There were 17 items in the first two tests. Items 1 through 5 were dichotomous fill-in-the-blanks items, Items 6 through 15 were dichotomous multiple-choice items, and the last 2 constructed-response items were polytomously scored. Among the 20 items in the last test, Items 1 through 6 were dichotomous fill-in-the-blanks items, Items 7 through 17 were dichotomous multiple-choice items, and last 3 constructed-response items were polytomously scored. For the current study, only dichotomous items were used. Items 1, 3, 6, 7, and 8 on Occasion 1 were the same as Items 2, 5, 9, 12, and 15 on Occasion 2. Items 1 and 8 on Occasion 1 were the same as Items 5 and 16 on Occasion 3, and Items 7 and 10 on Occasion 2 were the same as Items 13 and 8 on Occasion 3. Three Q-matrices and test structure are presented in Figures 6 and 7, respectively. Students with missing responses to more than 7 items were removed, while other missing data were treated as missing at random. The final cleaned data set contained 197 students, 15 dichotomous items in the first two occasions and 17 dichotomous items on the last occasion.

Figure 6.

Three K × I_t Q-matrices for the empirical example where blank means 0, gray means 1, red or blue square represents anchor items.

Figure 7.

Test structure for the empirical example. Nonanchor items are omitted. Occasion is in parenthesis.

Analysis

Consistent with the simulation study, response data from different occasions were combined and calibrated simultaneously. Likewise, items on Occasion 2 were recoded as Items 16 through 30 and those on Occasion 3 were recoded as Items 31–47, accordingly. Thus, the longitudinal data was a 197 × 47 matrix and the longitudinal Q-matrix was constructed as a 47 × 12 matrix.

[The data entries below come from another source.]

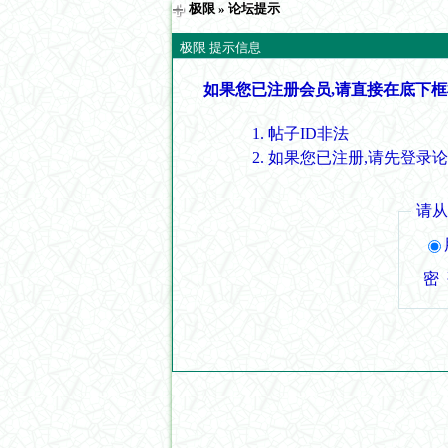
极限
» 论坛提示
极限 提示信息
如果您已注册会员,请直接在底下框
帖子ID非法
如果您已注册,请先登录
请
密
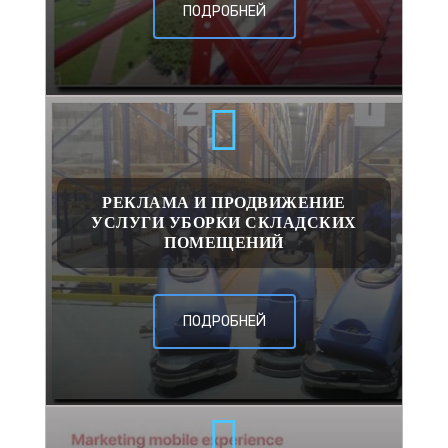
ПОДРОБНЕЙ
РЕКЛАМА И ПРОДВИЖЕНИЕ
УСЛУГИ УБОРКИ СКЛАДСКИХ
ПОМЕЩЕНИЙ
ПОДРОБНЕЙ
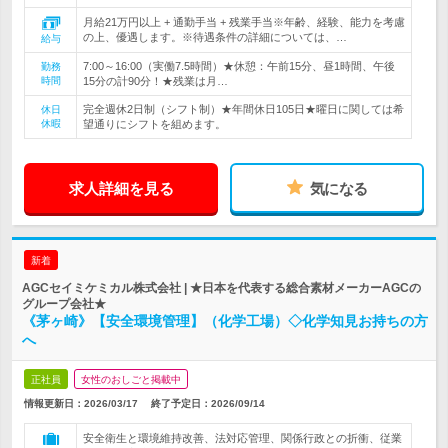
月給21万円以上 + 通勤手当 + 残業手当※年齢、経験、能力を考慮
の上、優遇します。※待遇条件の詳細については、…
給与
7:00～16:00（実働7.5時間）★休憩：午前15分、昼1時間、午後
勤務
時間
15分の計90分！★残業は月…
完全週休2日制（シフト制）★年間休日105日★曜日に関しては希
休日
休暇
望通りにシフトを組めます。
求人詳細を見る
気になる
新着
AGCセイミケミカル株式会社 | ★日本を代表する総合素材メーカーAGCの
グループ会社★
《茅ヶ崎》【安全環境管理】（化学工場）◇化学知見お持ちの方
へ
正社員
女性のおしごと掲載中
情報更新日：2026/03/17
終了予定日：
2026/09/14
安全衛生と環境維持改善、法対応管理、関係行政との折衝、従業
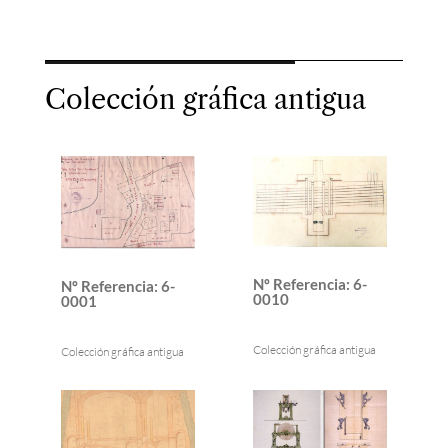
Colección gráfica antigua
Nº Referencia
:
6-
Nº Referencia
:
6-
0010
0001
Colección gráfica antigua
Colección gráfica antigua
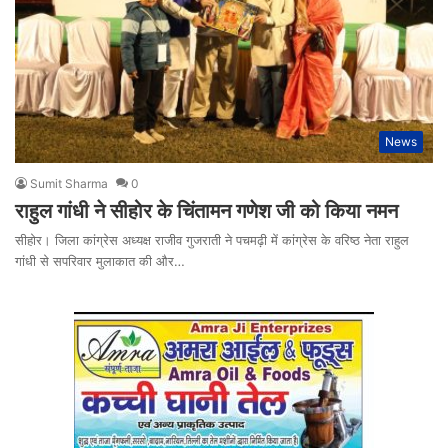
News
Sumit Sharma
0
राहुल गांधी ने सीहोर के चिंतामन गणेश जी को किया नमन
सीहोर। जिला कांग्रेस अध्यक्ष राजीव गुजराती ने पचमढ़ी में कांग्रेस के वरिष्ठ नेता राहुल
गांधी से सपरिवार मुलाकात की और…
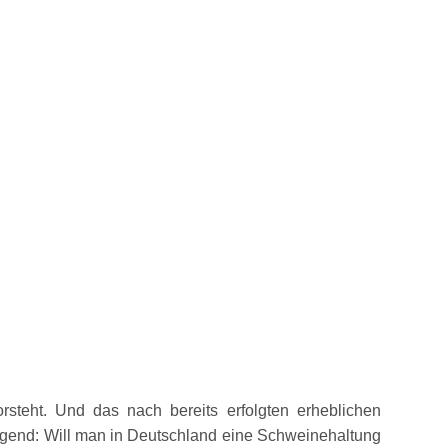
steht. Und das nach bereits erfolgten erheblichen
egend: Will man in Deutschland eine Schweinehaltung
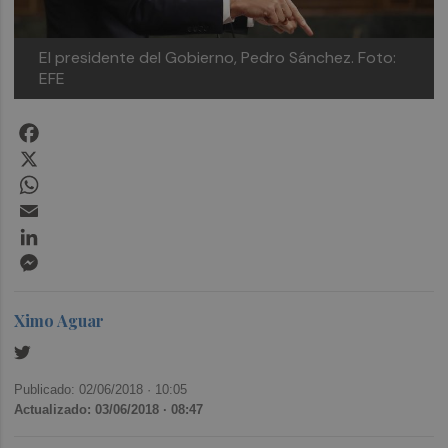
El presidente del Gobierno, Pedro Sánchez. Foto:
EFE
Facebook
X
WhatsApp
Email
LinkedIn
Messenger
Ximo Aguar
Publicado: 02/06/2018 ·
10:05
Actualizado: 03/06/2018 · 08:47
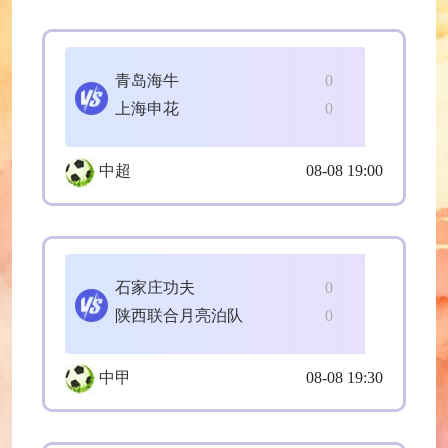
青岛海牛
0
上海申花
0
中超
08-08 19:00
石家庄功夫
0
陕西联合月亮泊队
0
中甲
08-08 19:30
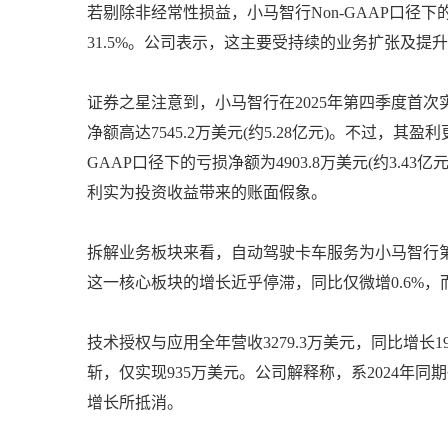
若剔除非经常性损益，小马智行Non-GAAP口径下的
31.5%。公司表示，这主要受持续的业务扩张及
证券之星注意到，小马智行在2025年第四季度首次实
净额高达7545.2万美元(约5.28亿元)。不过，
GAAP口径下的亏损净额为4903.8万美元(约3.4
利实为投资收益带来的账面假象。
拆解业务板块来看，自动驾驶卡车服务为小马智行第一大收
这一核心板块的增长近乎停滞，同比仅微增0.6%，而2
技术授权与应用全年营收3279.3万美元，同比增长19
斩，仅实现935万美元。公司解释称，系2024年
增长所抵消。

Two models were fitted to the data, a complete model (denoted as cLong-DINA), in which seven specific dimensions (γ₁–γ₇) were included for all anchor items, and a simple model (denoted as sLong-DINA) that ignored any specific dimensions. As aforementioned, θ _n ₁ and all γ _m s were constrained to follow a standard normal distribution, and the item slopes on each γ _m were constrained to be equal and need to be estimated. The M₂ statistic (Hansen et al., 2016) was used to evaluate the absolute model data fit, and the Akaike information criterion (AIC; Akaike, 1974) and Bayesian information criterion (BIC; Schwarz, 1978) were computed for each model to evaluate the relative model data fit. The likelihood ratio test (i.e., ▵ −2 log-likelihood [▵ −2LL]) was also employed as the sLong-DINA model is nested within the cLong-DINA model.

Results

Table 4 presents the model data fit indexes of the compared two models. The value of M₂ for the cLong-DINA model was 1,091.88, with 1,030 degrees of freedom (df), and the RMSEA based on M₂ has a value of 0.02. By contrast, the value of M₂ for the sLong-DINA model was 1,097.96, with 1,037 df, and the RMSEA based on M₂ has a value of 0.02. Such results indicating both the cLong-DINA model and sLong-DINA model appear to provide reasonable good fit. Additionally, −2LL of cLong-DINA model is slightly better. This is expected because cLong-DINA model is more general than the sLong-DINA model. However, AIC and BIC both chose the sLong-DINA model as a better fitting model, and the likelihood ratio test also shows that the sLong-DINA model does not fit significantly worse than the cLong-DINA model (▵ −2LL = 1.61, df = 7, p > .05). The estimated s_m for each specific dimension is presented in Table 5. Under the cLong-DINA model, only estimates of s₁ and s₃ are higher than 0.01, which means that local item dependence among the anchor items had limited impact. This may also explain why AIC and BIC tend to choose the sLong-DINA model. Thus, only the results pertain to the sLong-DINA model are discussed next.

Table 4.

Summary of Model Data Fit in the Empirical Example

Model	M ₂	df	p	RMSEA	NP	−2LL	AIC	BIC
cLong	1,091.88	1,030	.088	.02	98	9,867.89	10,063.89	10,385.65
sLong	1,097.96	1,037	.092	.02	91	9,869.50	10,051.50	10,350.27

Note. cLong = complete Long-DINA model; sLong = simple Long-DINA model; NP = number of estimated parameters; −2LL = −2 log-likelihood; AIC = Akaike information criterion; BIC = Bayesian information criterion; df = degree of freedom; RMSEA = root mean square error of approximation. Boldface means smaller number.

Table 5.

Estimated Item Slopes of Specific Dimensions

Fit Model	s ₁	s ₂	s ₃	s ₄	s ₅	s ₆	s ₇
cLong	.74 (0.40)	.00 (1.10)	.47 (0.74)	.00 (1.21)	.00 (0.46)	.01 (0.33)	.00 (0.70)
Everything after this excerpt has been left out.